Out of which, this is the solution of the first exercise or normal
exercise.
Check: Basic Mathematics Grade 11 (Sukunda Publication) Guide:
Grade 11 Basic Mathematics by Sukunda Pustak Vawan Notes and Solutions | Nepal
Also Check: Pair of Straight Lines Additional Exercise Solutions
Grade 11 Pair of Straight Lines Additional Exercise Solutions | Basic Mathematics Grade XI by Sukunda Pustak Bhawan
Disclaimer:
Answers mentioned here are not solved by teachers. These are the
solutions written by a student of Grade 11. Answers are all correct.
However, the language or process of solving the questions might be
informal and in examinations, you might have to add little more
language and show more calculations than what has been done here.

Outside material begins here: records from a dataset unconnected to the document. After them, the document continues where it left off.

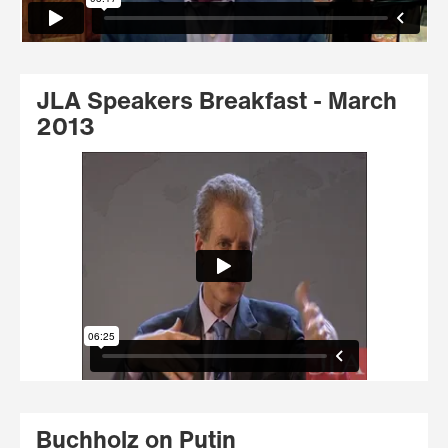
JLA Speakers Breakfast - March
2013
Buchholz on Putin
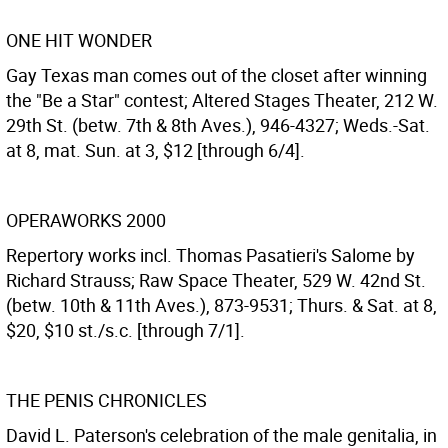
ONE HIT WONDER
Gay Texas man comes out of the closet after winning
the "Be a Star" contest; Altered Stages Theater, 212 W.
29th St. (betw. 7th & 8th Aves.), 946-4327; Weds.-Sat.
at 8, mat. Sun. at 3, $12 [through 6/4].
OPERAWORKS 2000
Repertory works incl. Thomas Pasatieri's Salome by
Richard Strauss; Raw Space Theater, 529 W. 42nd St.
(betw. 10th & 11th Aves.), 873-9531; Thurs. & Sat. at 8,
$20, $10 st./s.c. [through 7/1].
THE PENIS CHRONICLES
David L. Paterson's celebration of the male genitalia, in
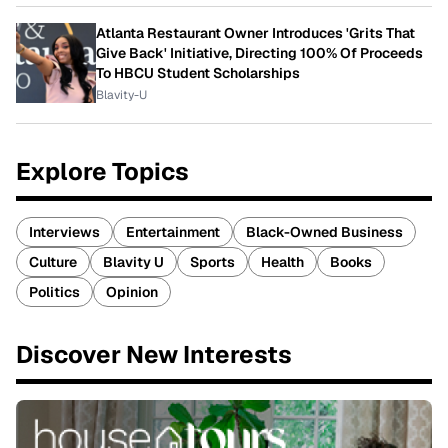
Atlanta Restaurant Owner Introduces 'Grits That
Give Back' Initiative, Directing 100% Of Proceeds
To HBCU Student Scholarships
Blavity-U
Explore Topics
Interviews
Entertainment
Black-Owned Business
Culture
Blavity U
Sports
Health
Books
Politics
Opinion
Discover New Interests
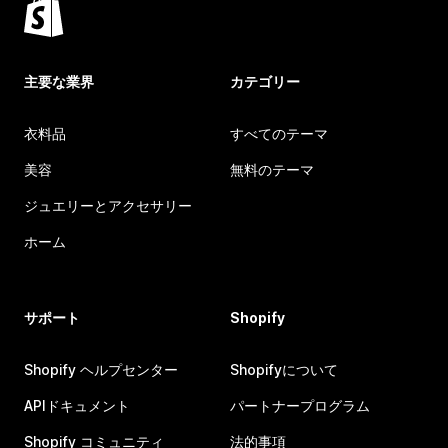
主要な業界
カテゴリー
衣料品
すべてのテーマ
美容
無料のテーマ
ジュエリーとアクセサリー
ホーム
サポート
Shopify
Shopify ヘルプセンター
Shopifyについて
APIドキュメント
パートナープログラム
Shopify コミュニティ
法的事項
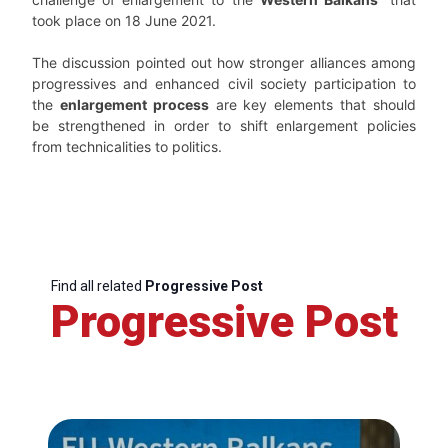
took place on 18 June 2021.
The discussion pointed out how stronger alliances among
progressives and enhanced civil society participation to
the
enlargement process
are key elements that should
be strengthened in order to shift enlargement policies
from technicalities to politics.
Find all related
Progressive Post
Progressive Post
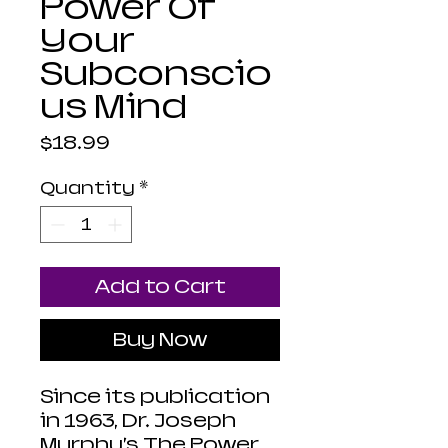
Power Of
Your
Subconscio
us Mind
Price
$18.99
Quantity
*
Add to Cart
Buy Now
Since its publication
in 1963, Dr. Joseph
Murphy’s The Power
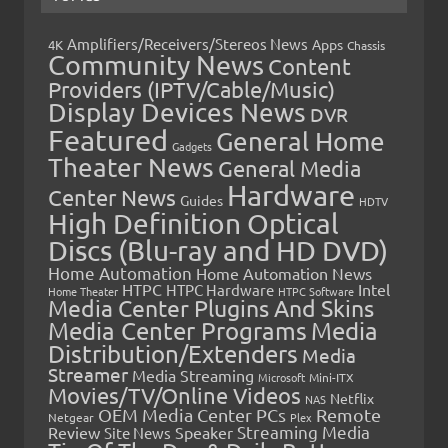
Amplifiers/Receivers/Stereos News
Apps
4K
Chassis
Community News
Content
Providers (IPTV/Cable/Music)
Display Devices News
DVR
Featured
General Home
Gadgets
Theater News
General Media
Hardware
Center News
Guides
HDTV
High Definition Optical
Discs (Blu-ray and HD DVD)
Home Automation
Home Automation News
HTPC
Intel
HTPC Hardware
Home Theater
HTPC Software
Media Center Plugins And Skins
Media Center Programs
Media
Distribution/Extenders
Media
Streamer
Media Streaming
Microsoft
Mini-ITX
Movies/TV/Online Videos
Netflix
NAS
OEM Media Center PCs
Remote
Netgear
Plex
Streaming Media
Review
Speaker
Site News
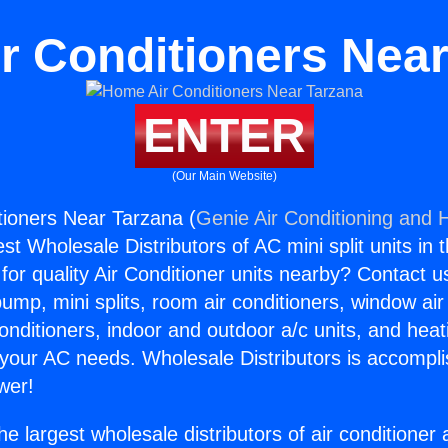
r Conditioners Near
ENTER
(Our Main Website)
ioners Near Tarzana (
Genie Air Conditioning and H
st Wholesale Distributors of AC mini split units in 
for quality Air Conditioner units nearby? Contact u
pump, mini splits, room air conditioners, window air
onditioners, indoor and outdoor a/c units, and heat
 your AC needs. Wholesale Distributors is accompl
wer!
he largest wholesale distributors of air conditione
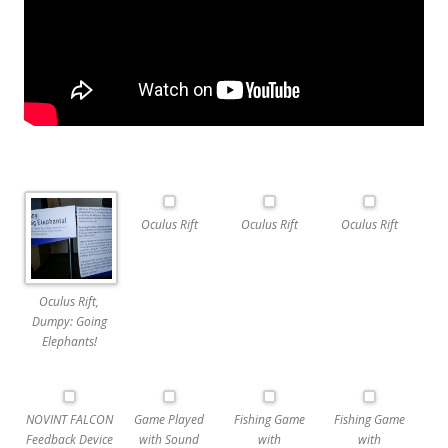
Oculus Rift
Oculus Rift
Oculus Rift
Oculus Rift,
Dumpy: Going
Elephants!
NOVINT FALCON
Game Played
Fishing Game
Fishing Game
Feedback Device
with Sound
with
with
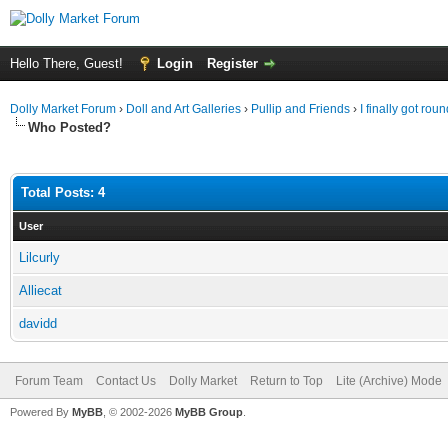
Hello There, Guest!
Login
Register
Dolly Market Forum
›
Doll and Art Galleries
›
Pullip and Friends
›
I finally got round
Who Posted?
Total Posts: 4
User
Lilcurly
Alliecat
davidd
Forum Team
Contact Us
Dolly Market
Return to Top
Lite (Archive) Mode
Powered By
MyBB
, © 2002-2026
MyBB Group
.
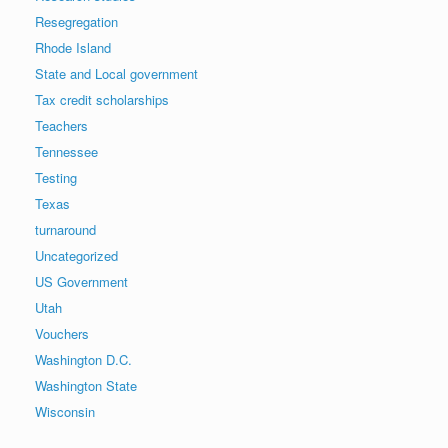
Resegregation
Rhode Island
State and Local government
Tax credit scholarships
Teachers
Tennessee
Testing
Texas
turnaround
Uncategorized
US Government
Utah
Vouchers
Washington D.C.
Washington State
Wisconsin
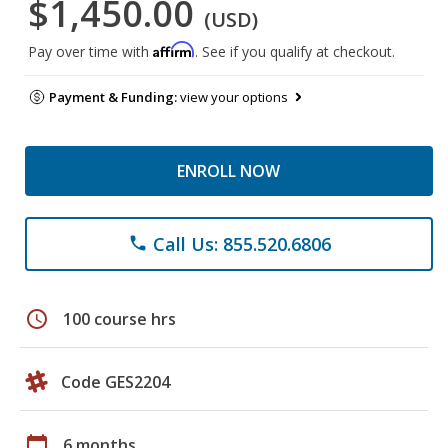
$1,450.00
(USD)
Affirm
Pay over time with
. See if you qualify at checkout.
Payment & Funding:
view your options
ENROLL NOW
Call Us: 855.520.6806
phone
schedule
100 course hrs
Code GES2204
calendar_today
6 months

So, we highly encourage you to view these solutions as guide rather
than just copying everything mentioned here. Few questions have been
typed while most of them have been updated as pictures.
a) $x + y =0, x + 2y =0$
Solution:
Here,
Here,
Equation of lines are $x + y = 0$ and $x + 2y = 0$
Now,
Single equation representing the line pair is $\implies (x+y)(x+2y) =
0$
$or, x(x +2y) + y(x +2y) =0$
$or, x^2 + 2xy + xy + 2y^2 = 0$
$\therefore x^2 + 3xy + 2y^2 = 0$
b) $ax - by= 0, bx + ay =0$
Solution:
Here,
Equation of lines are: $ax-by = 0$ and $bx+ay = 0$
Now,
Single equation representing the line pair is $\implies (ax-by)(bx
+ay)=0$
$or, ax(bx + ay)-by(bx + ay) = 0$
$or, abx² + a²xy - b²xy - aby² = 0$
$\therefore abx² +(a²-b²)xy - aby²= 0$
c) $x + y+2 = 0, x + 2y + 1 = 0$
Solution:
Here,
Equation of lines are: $x + y + 2=0$ and $x +2y + 1 = 0$
Now,
Single equation representing the line pair is $\implies (x + y+2)(x + 2y
+1) = 0$
$or, x(x + 2y +1) + y(x + 2y +1) + 2(x +2y+1) = 0$
$or, x² + 2xy + x + xy + 2y² + y + 2x + 4y + 2 = 0$
$or, x² + 3xy + 3x + 5y + 2y² + 2 = 0$
2. Determine the lines represented by each of the following equations:
a) $x^2 - 2xy = 0$
Solution:
Given,
$x^2 - 2xy = 0 \implies x(x-2y) = 0$
So,
Line 1 is $x = 0$
Line 2 is $x - 2y = 0$
b) $x^2 - 5xy + 4y^2 = 0$
Solution:
Given,
$x^2 - 5xy + 4y^2 = 0 \implies (x-4y)(x-y) = 0$
So,
Line 1 is $x - 4y = 0$
Line 2 is $x - y = 0$
c) $xy - 3x + 2y -6 =0$
Solution:
Here,
$xy - 3x + 2y - 6 = 0 \implies x(y-3) + 2(y-3)=0$
$or, (x+2)(y-3) =0$
So,
Line 1 is $x + 2 =0$
Line 2 is $y -3 =0$
d) $x^2 + 2xy +y^2 - 2x - 2y -15 =0$
Solution:
Here,
$x^2 + 2xy +y^2 -2x - 2y - 15 = 0$
$or, x^2 + 2xy - 2x + y^2 -2y -15 = 0$
$or, x^2 + x(2y - 2) + (y^2 - 2y -15) =0$
Comparing above equation with general quadratic equation
$ax^2 + bx + c = 0$
We get,
$a = 1$
$b = 2y - 2$
$c = y^2 - 2y -15$
Using formula,
$x = \dfrac{ -b \pm \sqrt{b^2 - 4ac}}{2a}$
$or, 2ax = -(2y-2) \pm \sqrt{(2y-2)^2 - 4*1*(y^2 -2y-15)}$
$or, 2*1*x = 2 - 2y \pm \sqrt{4y^2 - 8y + 4 - (4y^2 - 8y - 60)}$
$or, 2x = 2 - 2y \pm \sqrt{4y^2 - 8y + 4 - 4y^2 + 8y +60}$
$or, 2x + 2y -2 = \pm \sqrt{64}$
$or, 2x + 2y - 2 = \pm 8$
Taking positive sign, we get,
$or, 2x + 2y - 2 =8 \implies 2x + 2y - 10= 0$
$\therefore x + y - 5 = 0 $
Taking negative sign, we get,
$or, 2x + 2y - 2 = -8 \implies 2x + 2y +6 =0$
$\therefore x + y + 3=0$
Hence, the required equations of lines are $x + y - 5= 0$ and $x + y + 3
=0$.
3. Find the angle between following pairs of lines.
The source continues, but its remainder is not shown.